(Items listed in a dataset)
+++
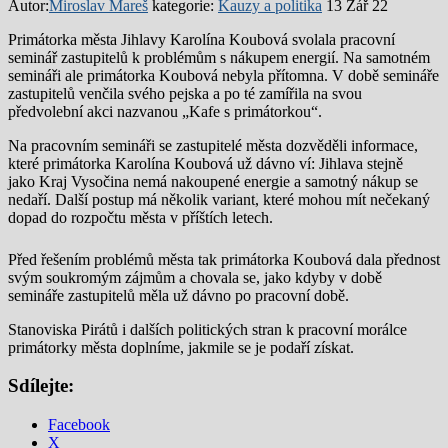
Autor:
Miroslav Mareš
kategorie:
Kauzy a politika
13 Zář 22
Primátorka města Jihlavy Karolína Koubová svolala pracovní
seminář zastupitelů k problémům s nákupem energií. Na samotném
semináři ale primátorka Koubová nebyla přítomna. V době semináře
zastupitelů venčila svého pejska a po té zamířila na svou
předvolební akci nazvanou „Kafe s primátorkou“.
Na pracovním semináři se zastupitelé města dozvěděli informace,
které primátorka Karolína Koubová už dávno ví: Jihlava stejně
jako Kraj Vysočina nemá nakoupené energie a samotný nákup se
nedaří. Další postup má několik variant, které mohou mít nečekaný
dopad do rozpočtu města v příštích letech.
Před řešením problémů města tak primátorka Koubová dala přednost
svým soukromým zájmům a chovala se, jako kdyby v době
semináře zastupitelů měla už dávno po pracovní době.
Stanoviska Pirátů i dalších politických stran k pracovní morálce
primátorky města doplníme, jakmile se je podaří získat.
Sdílejte:
Facebook
X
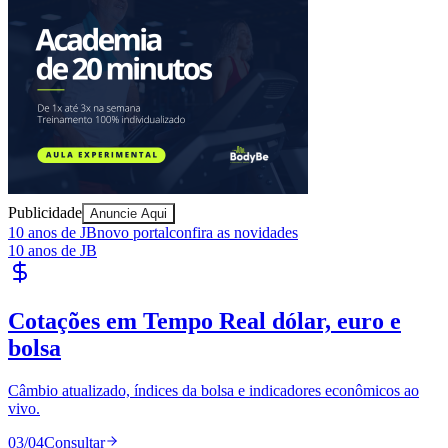
Publicidade
Anuncie Aqui
10 anos de JB
novo portal
confira as novidades
10 anos de JB
Bragantino
Publique Vagas
encontre talentos
Publique vagas e encontre os melhores profissionais da região.
04
/
04
Publicar
Anuncie no Portal
Guia de Empresas
Cotações em Tempo Real
Publique Vagas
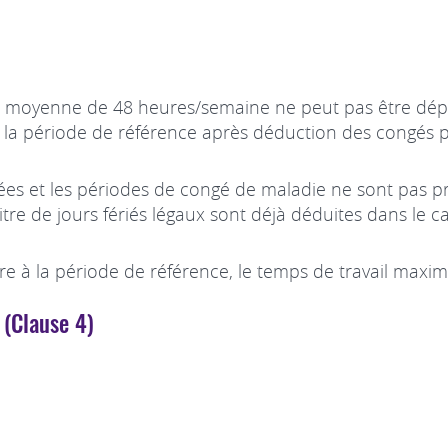
ne moyenne de 48 heures/semaine ne peut pas être dép
la période de référence après déduction des congés pa
es et les périodes de congé de maladie ne sont pas pr
tre de jours fériés légaux sont déjà déduites dans le
ure à la période de référence, le temps de travail maxim
 (Clause 4)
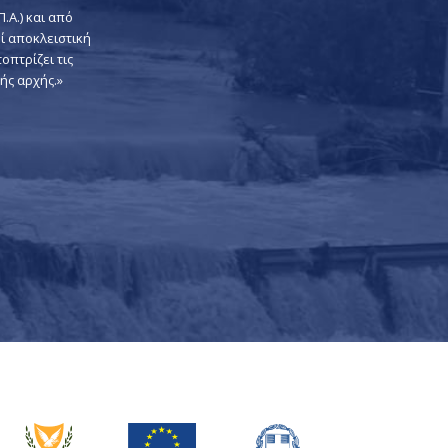
.Α.) και από
ί αποκλειστική
οπτρίζει τις
ής αρχής.»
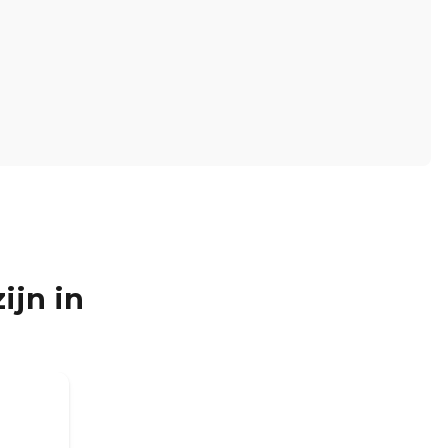
ijn in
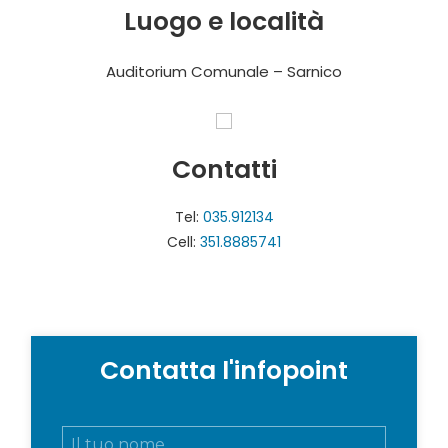
Luogo e località
Auditorium Comunale – Sarnico
Contatti
Tel:
035.912134
Cell:
351.8885741
Contatta l'infopoint
N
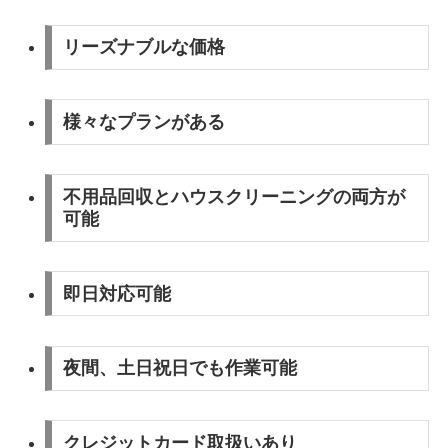
リーズナブルな価格
様々なプランがある
不用品回収とハウスクリーニングの両方が
可能
即日対応可能
夜間、土日祝日でも作業可能
クレジットカード取扱いあり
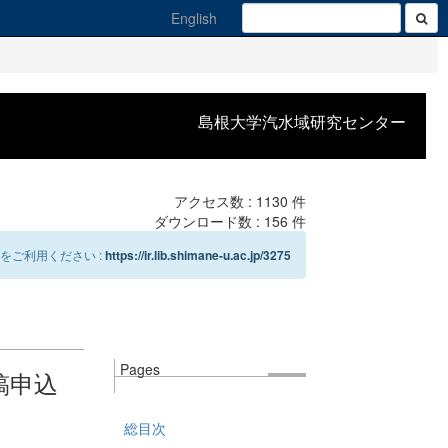
English
島根大学汽水域研究センター
アクセス数 :
1130
件
ダウンロード数 :
156
件
をご利用ください :
https://ir.lib.shimane-u.ac.jp/3275
Pages
稿申込
総目次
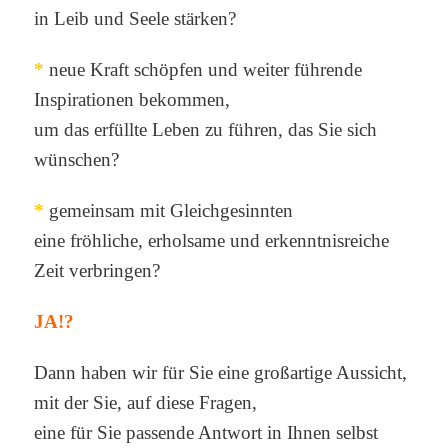
in Leib und Seele stärken?
*
neue Kraft schöpfen und weiter führende
Inspirationen bekommen,
um das erfüllte Leben zu führen, das Sie sich
wünschen?
*
gemeinsam mit Gleichgesinnten
eine fröhliche, erholsame und erkenntnisreiche
Zeit verbringen?
JA!?
Dann haben wir für Sie eine großartige Aussicht,
mit der Sie, auf diese Fragen,
eine für Sie passende Antwort in Ihnen selbst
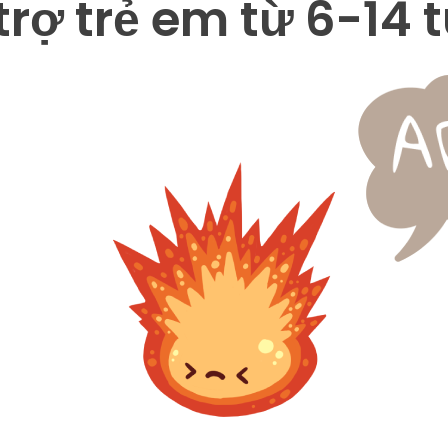
trợ trẻ em từ 6-14 t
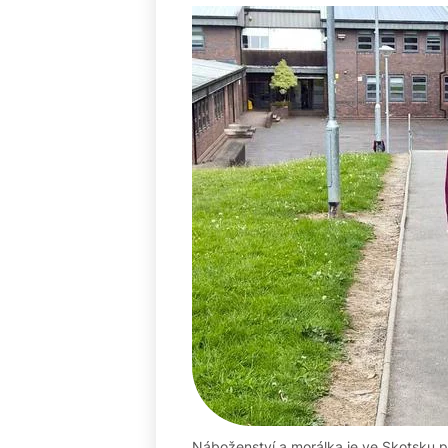
Náboženství a morálka je ve Skotsku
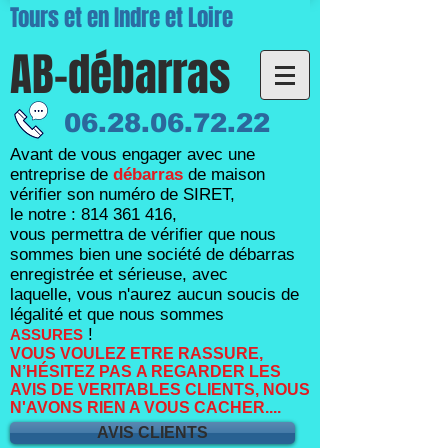
Tours et en Indre et Loire
AB-débarras
06.28.06.72.22
Avant de vous engager avec une
entreprise de
débarras
de maison
vérifier son numéro de SIRET,
le notre :
814 361 416
,
vous permettra de vérifier que nous
sommes bien une société de débarras
enregistrée et sérieuse, avec
laquelle,
vous n'aurez aucun soucis de
légalité et que nous sommes
!
ASSURES
VOUS VOULEZ ETRE RASSURE,
N’HÉSITEZ PAS A REGARDER LES
AVIS DE VERITABLES CLIENTS, NOUS
N'AVONS RIEN A VOUS CACHER....
AVIS CLIENTS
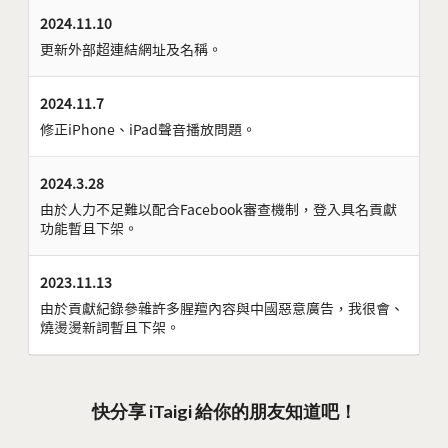
2024.11.10
更新外部超連結網址及名稱。
2024.11.7
修正iPhone、iPad聲音播放問題。
2024.3.28
由於人力不足難以配合Facebook審查機制，登入具名貢獻
功能暫且下架。
2023.11.13
由於貢獻紀錄參雜許多腥羶內容與中國惡意廣告，我很會、
燒燙燙新詞暫且下架。
快分享 iTaigi 給你的朋友知道吧！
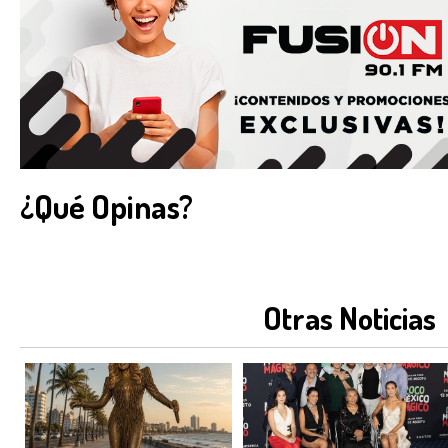
¿Qué Opinas?
Otras Noticias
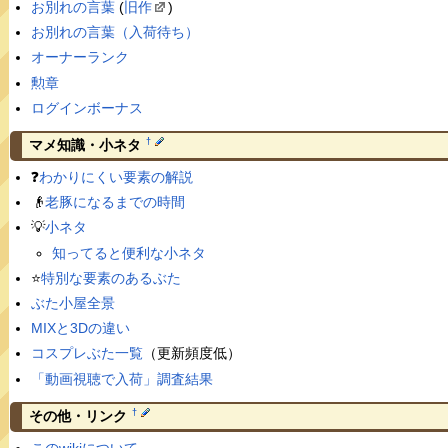
お別れの言葉
(
旧作
)
お別れの言葉（入荷待ち）
オーナーランク
勲章
ログインボーナス
†
マメ知識・小ネタ
❓
わかりにくい要素の解説
👴
老豚になるまでの時間
💡
小ネタ
知ってると便利な小ネタ
⭐️
特別な要素のあるぶた
ぶた小屋全景
MIXと3Dの違い
コスプレぶた一覧
（更新頻度低）
「動画視聴で入荷」調査結果
†
その他・リンク
このwikiについて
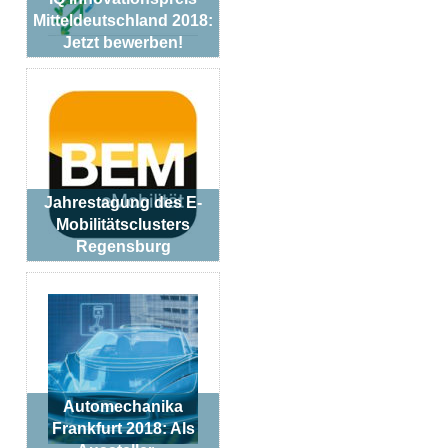
Mitteldeutschland 2018:
Jetzt bewerben!
Jahrestagung des E-
Mobilitätsclusters
Regensburg
Automechanika
Frankfurt 2018: Als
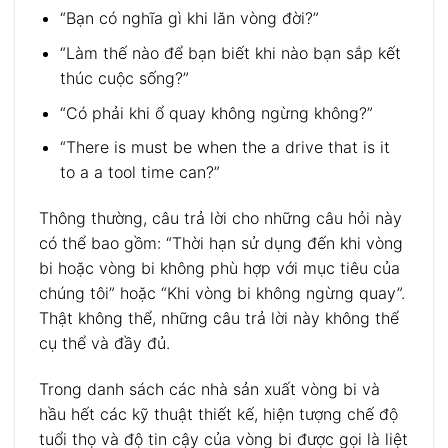
“Bạn có nghĩa gì khi lăn vòng đời?”
“Làm thế nào để bạn biết khi nào bạn sắp kết
thúc cuộc sống?”
“Có phải khi ổ quay không ngừng không?”
“There is must be when the a drive that is it
to a a tool time can?”
Thông thường, câu trả lời cho những câu hỏi này
có thể bao gồm: “Thời hạn sử dụng đến khi vòng
bi hoặc vòng bi không phù hợp với mục tiêu của
chúng tôi” hoặc “Khi vòng bi không ngừng quay”.
Thật không thể, những câu trả lời này không thể
cụ thể và đầy đủ.
Trong danh sách các nhà sản xuất vòng bi và
hầu hết các kỹ thuật thiết kế, hiện tượng chế độ
tuổi thọ và độ tin cậy của vòng bi được gọi là liệt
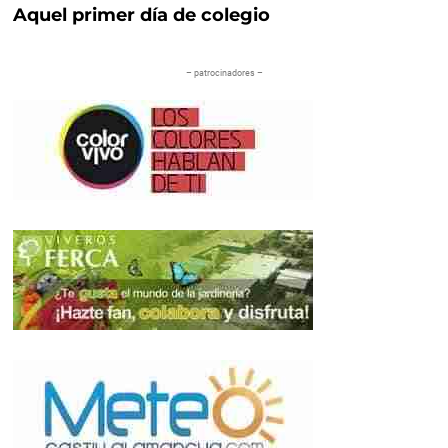
Aquel primer día de colegio
– patrocinadores –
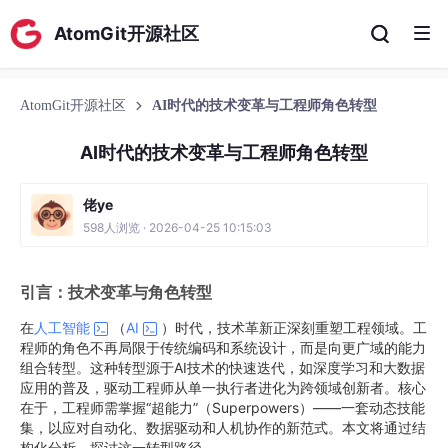
AtomGit开源社区
AtomGit开源社区
AI时代的技术变革与工程师角色转型
AI时代的技术变革与工程师角色转型
佬ye
598人浏览 · 2026-04-25 10:15:03
引言：技术变革与角色转型
在
人工智能
（
AI
）时代，技术革新正深刻重塑工程领域。工
程师的角色不再局限于传统编码和系统设计，而是向更广域的能力
组合转型。这种转型源于AI技术的快速迭代，如深度学习和大数据
应用的普及，驱动工程师从单一执行者进化为跨领域创新者。核心
在于，工程师需掌握“超能力”（Superpowers）——一套动态技能
集，以应对自动化、数据驱动和人机协作的新范式。本文将通过结
构化分析，探讨这一转型路径。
+++
__What to do__
Your reply should be the full data above, copied exactly, with no pictures in it.

__Exercise solution__
Autor:
Miroslav Mareš
kategorie:
Kauzy a politika
13 Zář 22
Primátorka města Jihlavy Karolína Koubová svolala pracovní
seminář zastupitelů k problémům s nákupem energií. Na samotném
semináři ale primátorka Koubová nebyla přítomna. V době semináře
zastupitelů venčila svého pejska a po té zamířila na svou
předvolební akci nazvanou „Kafe s primátorkou“.
Na pracovním semináři se zastupitelé města dozvěděli informace,
které primátorka Karolína Koubová už dávno ví: Jihlava stejně
jako Kraj Vysočina nemá nakoupené energie a samotný nákup se
nedaří. Další postup má několik variant, které mohou mít nečekaný
dopad do rozpočtu města v příštích letech.
Před řešením problémů města tak primátorka Koubová dala přednost
svým soukromým zájmům a chovala se, jako kdyby v době
semináře zastupitelů měla už dávno po pracovní době.
Stanoviska Pirátů i dalších politických stran k pracovní morálce
primátorky města doplníme, jakmile se je podaří získat.
Sdílejte:
Facebook
X
Publicidade
Anuncie Aqui
10 anos de JB
novo portal
confira as novidades
10 anos de JB
Bragantino
Publique Vagas
encontre talentos
Publique vagas e encontre os melhores profissionais da região.
04
/
04
Publicar
Anuncie no Portal
Guia de Empresas
Cotações em Tempo Real
Publique Vagas
ne moyenne de 48 heures/semaine ne peut pas être dép
la période de référence après déduction des congés pa
es et les périodes de congé de maladie ne sont pas pr
tre de jours fériés légaux sont déjà déduites dans le
ure à la période de référence, le temps de travail maxim
 (Clause 4)
.Α.) και από
ί αποκλειστική
οπτρίζει τις
ής αρχής.»
ijn in
Luogo e località
Auditorium Comunale – Sarnico
Contatti
Tel:
035.912134
Cell:
351.8885741
Contatta l'infopoint
N
リーズナブルな価格
様々なプランがある
不用品回収とハウスクリーニングの両方が
可能
即日対応可能
夜間、土日祝日でも作業可能
クレジットカード取扱いあり
English
島根大学汽水域研究センター
アクセス数 :
1130
件
ダウンロード数 :
156
件
をご利用ください :
https://ir.lib.shimane-u.ac.jp/3275
Pages
稿申込
総目次
in Leib und Seele stärken?
*
neue Kraft schöpfen und weiter führende
Inspirationen bekommen,
um das erfüllte Leben zu führen, das Sie sich
wünschen?
*
gemeinsam mit Gleichgesinnten
eine fröhliche, erholsame und erkenntnisreiche
Zeit verbringen?
JA!?
Dann haben wir für Sie eine großartige Aussicht,
mit der Sie, auf diese Fragen,
eine für Sie passende Antwort in Ihnen selbst
trợ trẻ em từ 6-14 t
Náboženství a morálka je ve Skotsku
Tours et en Indre et Loire
AB-débarras
06.28.06.72.22
Avant de vous engager avec une
entreprise de
débarras
de maison
vérifier son numéro de SIRET,
le notre :
814 361 416
,
vous permettra de vérifier que nous
sommes bien une société de débarras
enregistrée et sérieuse, avec
laquelle,
vous n'aurez aucun soucis de
légalité et que nous sommes
!
ASSURES
VOUS VOULEZ ETRE RASSURE,
N’HÉSITEZ PAS A REGARDER LES
AVIS DE VERITABLES CLIENTS, NOUS
N'AVONS RIEN A VOUS CACHER....
AVIS CLIENTS
2024.11.10
更新外部超連結網址及名稱。
2024.11.7
修正iPhone、iPad聲音播放問題。
2024.3.28
由於人力不足難以配合Facebook審查機制，登入具名貢獻
功能暫且下架。
2023.11.13
由於貢獻紀錄參雜許多腥羶內容與中國惡意廣告，我很會、
燒燙燙新詞暫且下架。
快分享 iTaigi 給你的朋友知道吧！
¿Qué Opinas?
Otras Noticias
お別れの言葉
(
旧作
)
お別れの言葉（入荷待ち）
オーナーランク
勲章
ログインボーナス
†
マメ知識・小ネタ
❓
わかりにくい要素の解説
👴
老豚になるまでの時間
💡
小ネタ
知ってると便利な小ネタ
⭐️
特別な要素のあるぶた
ぶた小屋全景
MIXと3Dの違い
コスプレぶた一覧
（更新頻度低）
「動画視聴で入荷」調査結果
†
その他・リンク
このwikiについて
Mitteldeutschland 2018:
Jetzt bewerben!
Jahrestagung des E-
Mobilitätsclusters
Regensburg
Automechanika
Frankfurt 2018: Als
“Bạn có nghĩa gì khi lăn vòng đời?”
“Làm thế nào để bạn biết khi nào bạn sắp kết
thúc cuộc sống?”
“Có phải khi ổ quay không ngừng không?”
“There is must be when the a drive that is it
to a a tool time can?”
Thông thường, câu trả lời cho những câu hỏi này
có thể bao gồm: “Thời hạn sử dụng đến khi vòng
bi hoặc vòng bi không phù hợp với mục tiêu của
chúng tôi” hoặc “Khi vòng bi không ngừng quay”.
Thật không thể, những câu trả lời này không thể
cụ thể và đầy đủ.
Trong danh sách các nhà sản xuất vòng bi và
hầu hết các kỹ thuật thiết kế, hiện tượng chế độ
tuổi thọ và độ tin cậy của vòng bi được gọi là liệt
Aquel primer día de colegio
– patrocinadores –
AtomGit开源社区
AtomGit开源社区
AI时代的技术变革与工程师角色转型
AI时代的技术变革与工程师角色转型
佬ye
598人浏览 · 2026-04-25 10:15:03
引言：技术变革与角色转型
在
人工智能
（
AI
）时代，技术革新正深刻重塑工程领域。工
程师的角色不再局限于传统编码和系统设计，而是向更广域的能力
组合转型。这种转型源于AI技术的快速迭代，如深度学习和大数据
应用的普及，驱动工程师从单一执行者进化为跨领域创新者。核心
在于，工程师需掌握“超能力”（Superpowers）——一套动态技能
集，以应对自动化、数据驱动和人机协作的新范式。本文将通过结
构化分析，探讨这一转型路径。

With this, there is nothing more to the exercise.